Some of them had been happy to pledge their allegiance to me, even if it meant serving out sentences of indentured servitude in mines for as long as three decades, depending on how long and how much they’d aided in enforcing the slavery on my islands. A few of them, however, had taken one look at me and my demon-esque features and vehemently refused.
Mareina’s words, spoken not so long ago, echoed in my mind.
“… If you want true loyalty, you will help them.”
But as I’d looked them in their hate-filled eyes, I also realized that there were some who didn’t want to be helped. I dealt them mercifully swift deaths and fed the beasts of the Kahlohani seas with their corpses.
Throughout all of this, I’d anticipated a cool indifference from her. Instead, Rumiel and I had felt remorse and anguish pouring off her in waves.
My pity for her, however, remained rather nonexistent. What else did she expect? What had she thought slavery would look like? Did she think exploiting the land, overharvesting, and leaching the soil of all of its nutrients wouldn’t kill the island itself?
Even Keres had worn a torn, but no doubt admonishing look on her face.
This was my first time returning to the islands since the war. I knew things were horrific, but seeing it all first-hand after so many years… Words could not describe the simmering rage burning in my chest. It made me want to kill Zurie all over again.
She’s the only one who can open the portal.
I hadn’t even asked her yet how. And I didn’t care so long as she did it.
“Are you ready?” I asked, approaching Malekai from behind. He turned to face me, unmistakable guilt weighing his expression.
“I’m sorry, Nakoa.”
I nodded, taking in his pained expression. “I know.”
While he hadn’t outrightly enforced the slavery here, he’d still served Zurie in nearly all the ways she’d asked. As had Mareina. Apparently, it was easy for most people to ignore what remained unseen. It had worked in Zurie’s favor that the islands were far enough away to remain out of sight and out of mind from anyone who might otherwise care where aetra came from.

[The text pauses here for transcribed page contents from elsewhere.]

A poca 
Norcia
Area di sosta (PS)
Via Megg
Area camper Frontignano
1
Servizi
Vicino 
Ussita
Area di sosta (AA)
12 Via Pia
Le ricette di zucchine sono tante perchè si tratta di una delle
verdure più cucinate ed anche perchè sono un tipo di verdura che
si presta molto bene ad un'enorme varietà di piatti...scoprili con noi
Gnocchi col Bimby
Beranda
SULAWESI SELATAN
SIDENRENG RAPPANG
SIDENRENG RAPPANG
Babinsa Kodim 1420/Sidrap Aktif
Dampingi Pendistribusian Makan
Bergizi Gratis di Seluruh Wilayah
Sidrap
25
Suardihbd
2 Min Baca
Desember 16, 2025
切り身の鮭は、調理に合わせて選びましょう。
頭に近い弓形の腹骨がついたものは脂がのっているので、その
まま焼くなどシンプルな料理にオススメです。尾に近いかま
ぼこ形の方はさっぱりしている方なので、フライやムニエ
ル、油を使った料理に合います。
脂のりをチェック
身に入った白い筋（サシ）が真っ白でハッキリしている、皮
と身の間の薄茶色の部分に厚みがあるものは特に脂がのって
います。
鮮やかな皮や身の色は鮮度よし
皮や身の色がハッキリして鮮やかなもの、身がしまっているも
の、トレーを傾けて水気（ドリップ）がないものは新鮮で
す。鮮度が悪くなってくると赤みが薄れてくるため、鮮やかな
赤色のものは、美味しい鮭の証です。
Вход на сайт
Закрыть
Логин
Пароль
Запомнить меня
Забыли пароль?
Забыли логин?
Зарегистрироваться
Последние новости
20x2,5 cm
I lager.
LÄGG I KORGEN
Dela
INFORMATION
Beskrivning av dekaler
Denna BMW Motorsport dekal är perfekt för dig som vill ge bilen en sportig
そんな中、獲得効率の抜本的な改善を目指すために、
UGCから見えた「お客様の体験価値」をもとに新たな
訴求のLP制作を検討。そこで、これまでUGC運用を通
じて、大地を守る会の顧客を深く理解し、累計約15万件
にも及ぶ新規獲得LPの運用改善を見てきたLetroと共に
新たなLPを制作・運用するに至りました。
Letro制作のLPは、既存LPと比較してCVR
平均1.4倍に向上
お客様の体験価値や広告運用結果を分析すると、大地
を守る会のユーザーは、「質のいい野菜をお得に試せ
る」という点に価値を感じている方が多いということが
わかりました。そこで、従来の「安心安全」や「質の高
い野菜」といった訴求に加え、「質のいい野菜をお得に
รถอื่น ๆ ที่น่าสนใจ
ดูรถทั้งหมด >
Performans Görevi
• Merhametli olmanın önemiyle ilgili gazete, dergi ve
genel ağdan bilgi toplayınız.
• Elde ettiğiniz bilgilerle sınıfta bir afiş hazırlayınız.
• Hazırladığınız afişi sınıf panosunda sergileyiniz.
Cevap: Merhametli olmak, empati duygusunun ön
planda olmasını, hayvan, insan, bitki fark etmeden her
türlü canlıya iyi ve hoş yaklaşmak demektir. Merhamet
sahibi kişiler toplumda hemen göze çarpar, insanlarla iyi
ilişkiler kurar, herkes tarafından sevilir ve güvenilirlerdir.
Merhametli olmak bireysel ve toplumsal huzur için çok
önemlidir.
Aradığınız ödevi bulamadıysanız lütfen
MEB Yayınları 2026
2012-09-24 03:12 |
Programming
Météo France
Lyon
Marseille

Malekai stepped towards me. “I have no excuse, and I know there’s nothing I can do to make it right, but for what it’s worth, for the first time in my life, I have conviction and faith in the King I am serving, and I will do everything within my power to do you and our people justice.”

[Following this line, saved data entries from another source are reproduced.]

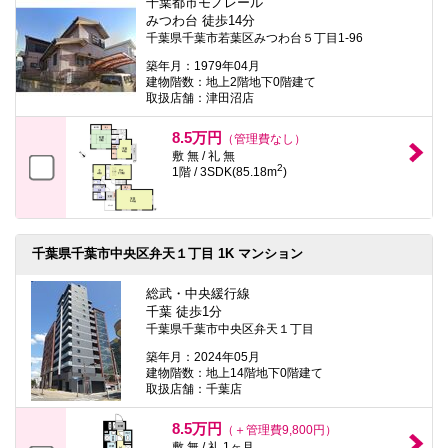
千葉都市モノレール
みつわ台 徒歩14分
千葉県千葉市若葉区みつわ台５丁目1-96
築年月：1979年04月
建物階数：地上2階地下0階建て
取扱店舗：津田沼店
8.5万円
（管理費なし）
敷 無 / 礼 無
2
1階 / 3SDK(85.18m
)
千葉県千葉市中央区弁天１丁目 1K マンション
総武・中央緩行線
千葉 徒歩1分
千葉県千葉市中央区弁天１丁目
築年月：2024年05月
建物階数：地上14階地下0階建て
取扱店舗：千葉店
8.5万円
（＋管理費9,800円）
敷 無 / 礼 1ヶ月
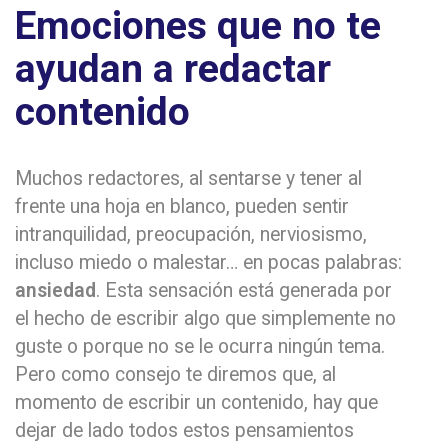
Emociones que no te
ayudan a redactar
contenido
Muchos redactores, al sentarse y tener al
frente una hoja en blanco, pueden sentir
intranquilidad, preocupación, nerviosismo,
incluso miedo o malestar… en pocas palabras:
ansiedad
. Esta sensación está generada por
el hecho de escribir algo que simplemente no
guste o porque no se le ocurra ningún tema.
Pero como consejo te diremos que, al
momento de escribir un contenido, hay que
dejar de lado todos estos pensamientos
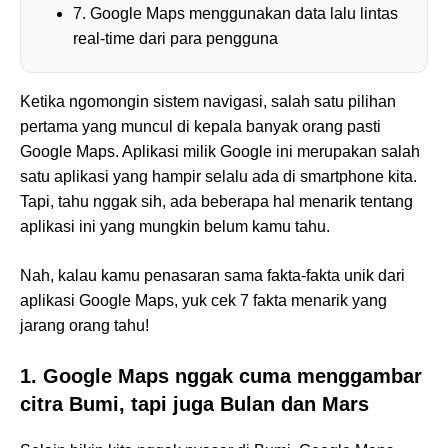
7. Google Maps menggunakan data lalu lintas
real-time dari para pengguna
Ketika ngomongin sistem navigasi, salah satu pilihan
pertama yang muncul di kepala banyak orang pasti
Google Maps. Aplikasi milik Google ini merupakan salah
satu aplikasi yang hampir selalu ada di smartphone kita.
Tapi, tahu nggak sih, ada beberapa hal menarik tentang
aplikasi ini yang mungkin belum kamu tahu.
Nah, kalau kamu penasaran sama fakta-fakta unik dari
aplikasi Google Maps, yuk cek 7 fakta menarik yang
jarang orang tahu!
1. Google Maps nggak cuma menggambar
citra Bumi, tapi juga Bulan dan Mars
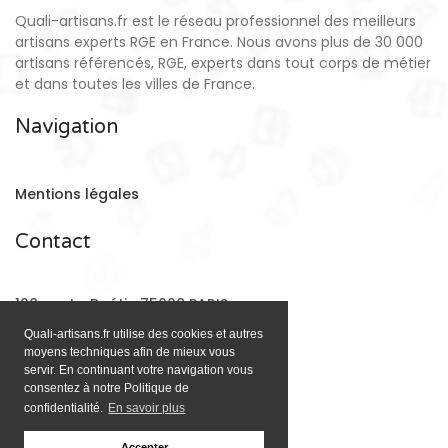
Quali-artisans.fr est le réseau professionnel des meilleurs
artisans experts RGE en France. Nous avons plus de 30 000
artisans référencés, RGE, experts dans tout corps de métier
et dans toutes les villes de France.
Navigation
Mentions légales
Contact
128 rue La Boétie 75008 PARIS
Quali-artisans.fr utilise des cookies et autres
moyens techniques afin de mieux vous
Email:
contact@quali-artisans.fr
servir. En continuant votre navigation vous
consentez à notre Politique de
confidentialité.
En savoir plus
Accepter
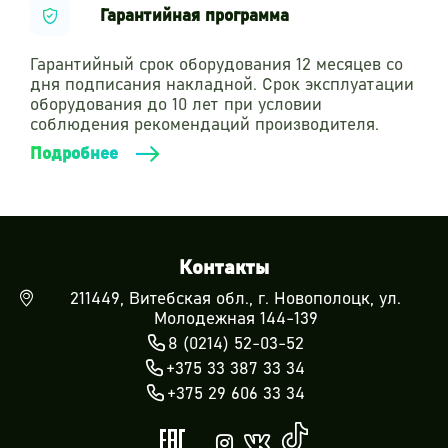
Гарантийная программа
Гарантийный срок оборудования 12 месяцев со
дня подписания накладной. Срок эксплуатации
оборудования до 10 лет при условии
соблюдения рекомендаций производителя.
Подробнее
Контакты
211449, Витебская обл., г. Новополоцк, ул.
Молодежная 144-139
8 (0214) 52-03-52
+375 33 387 33 34
+375 29 606 33 34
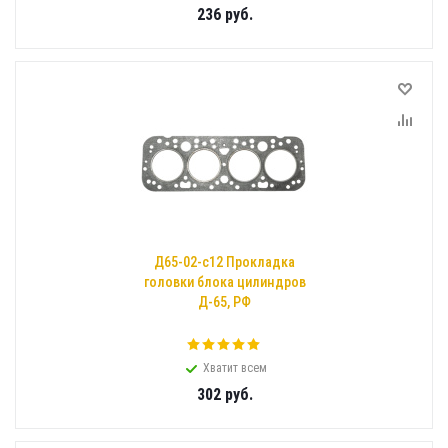
236
руб.
Д65-02-с12 Прокладка
головки блока цилиндров
Д-65, РФ
Хватит всем
302
руб.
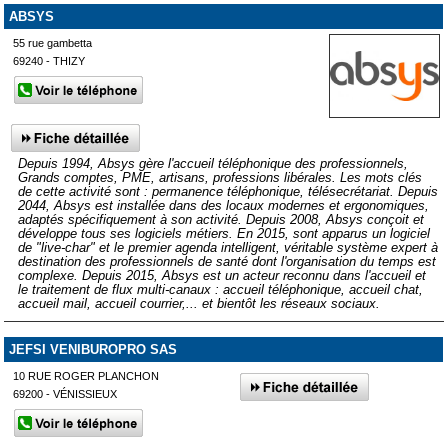
ABSYS
55 rue gambetta
69240 - THIZY
Depuis 1994, Absys gère l'accueil téléphonique des professionnels,
Grands comptes, PME, artisans, professions libérales. Les mots clés
de cette activité sont : permanence téléphonique, télésecrétariat. Depuis
2044, Absys est installée dans des locaux modernes et ergonomiques,
adaptés spécifiquement à son activité. Depuis 2008, Absys conçoit et
développe tous ses logiciels métiers. En 2015, sont apparus un logiciel
de "live-char" et le premier agenda intelligent, véritable système expert à
destination des professionnels de santé dont l'organisation du temps est
complexe. Depuis 2015, Absys est un acteur reconnu dans l'accueil et
le traitement de flux multi-canaux : accueil téléphonique, accueil chat,
accueil mail, accueil courrier,... et bientôt les réseaux sociaux.
JEFSI VENIBUROPRO SAS
10 RUE ROGER PLANCHON
69200 - VÉNISSIEUX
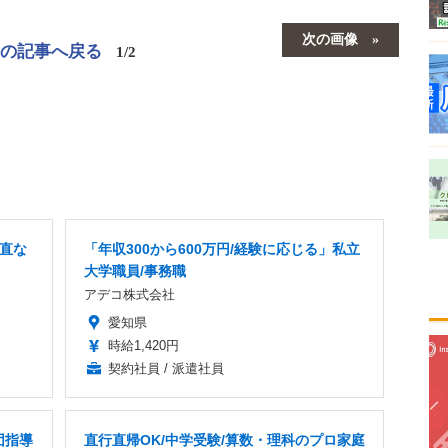
次の画像
この記事へ戻る
1/2
当直な
「年収300から600万円/経験に応じる」私立
大学職員/事務職
アデコ株式会社
愛知県
時給1,420円
契約社員 / 派遣社員
団指導
直行直帰OK/中学受験/算数・理科のプロ家庭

The tension and anger that had taken hold of every taught muscle in my body, lessened, even if only a little. Appreciation for this male blossomed further in my chest and I gave him a nod in acceptance.
Malekai turned and stepped onto the railing of the quarterdeck, willed away his clothes to give us all an unabashed view of his golden backside before stepping off the railing.

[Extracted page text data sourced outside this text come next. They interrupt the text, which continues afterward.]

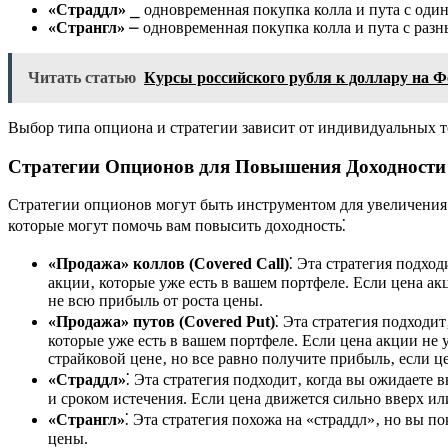
«Страддл»
⎯ одновременная покупка колла и пута с один
«Странгл»
⎼ одновременная покупка колла и пута с разн
Читать статью
Курсы российского рубля к доллару на Ф
Выбор типа опциона и стратегии зависит от индивидуальных 
Стратегии Опционов для Повышения Доходности
Стратегии опционов могут быть инструментом для увеличения
которые могут помочь вам повысить доходность⁚
«Продажа» коллов (Covered Call)
⁚ Эта стратегия подхо
акции‚ которые уже есть в вашем портфеле. Если цена а
не всю прибыль от роста цены.
«Продажа» путов (Covered Put)
⁚ Эта стратегия подходи
которые уже есть в вашем портфеле. Если цена акции не
страйковой цене‚ но все равно получите прибыль‚ если ц
«Страддл»
⁚ Эта стратегия подходит‚ когда вы ожидаете
и сроком истечения. Если цена движется сильно вверх ил
«Странгл»
⁚ Эта стратегия похожа на «страддл»‚ но вы 
цены.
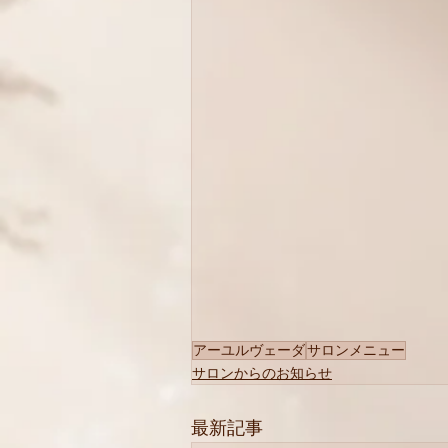
アーユルヴェーダ
サロンメニュー
サロンからのお知らせ
最新記事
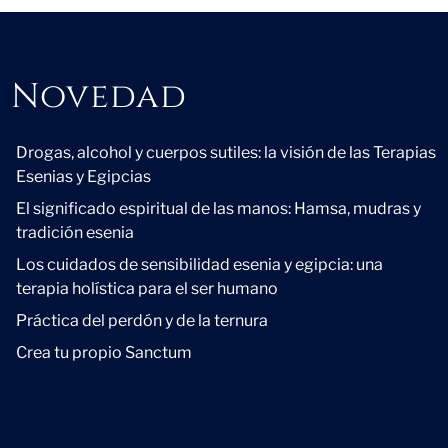
Novedad
Novedad
Drogas, alcohol y cuerpos sutiles: la visión de las Terapias
Esenias y Egipcias
El significado espiritual de las manos: Hamsa, mudras y
tradición esenia
Los cuidados de sensibilidad esenia y egipcia: una
terapia holística para el ser humano
Práctica del perdón y de la ternura
Crea tu propio Sanctum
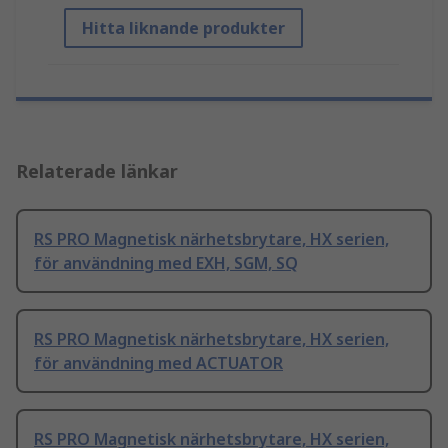
Hitta liknande produkter
Relaterade länkar
RS PRO Magnetisk närhetsbrytare, HX serien,
för användning med EXH, SGM, SQ
RS PRO Magnetisk närhetsbrytare, HX serien,
för användning med ACTUATOR
RS PRO Magnetisk närhetsbrytare, HX serien,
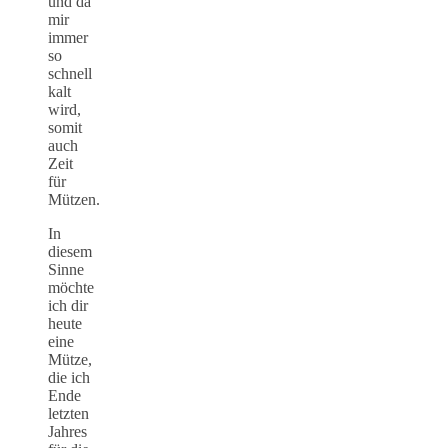
und da
mir
immer
so
schnell
kalt
wird,
somit
auch
Zeit
für
Mützen.
In
diesem
Sinne
möchte
ich dir
heute
eine
Mütze,
die ich
Ende
letzten
Jahres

I found myself holding my breath in that slip of a moment when he plummeted through the air and disappeared from view, returning a moment later as a gargantuan beast. The beat of his wings blew my hair back, tangling it in the crown he’d so easily convinced me to wear. Thick, lethal-looking horns and ridges ran in two rows across the top of his head and down his neck. His turquoise and gold scales glittered so fiercely beneath the sun I was forced to squint. My hand absently rubbed at the golden scale he’d set into a bracelet that he’d gifted me for protection.
The sight of his drakonati soaring through the air was nothing short of breathtaking, and for a moment, the world fell away as I stared in awe. Rumiel stepped up beside me, giving me a nod of affirmation and radiating pride. “You make me proud beyond words.”
My breath caught at his words, lancing a sweet, sharp pain straight through my heart. At that, his wings unfurled, and he took to the air.
A moment later, my wings stretched wide and beat powerfully to lift me into the air. I hovered there for several moments, overcome with overwhelming emotions, as I took in the sight of so many of my hopes and dreams culminating before my very eyes.
My affection for the male I’d once hated soared to new heights as I watched Malekai set the world on fire.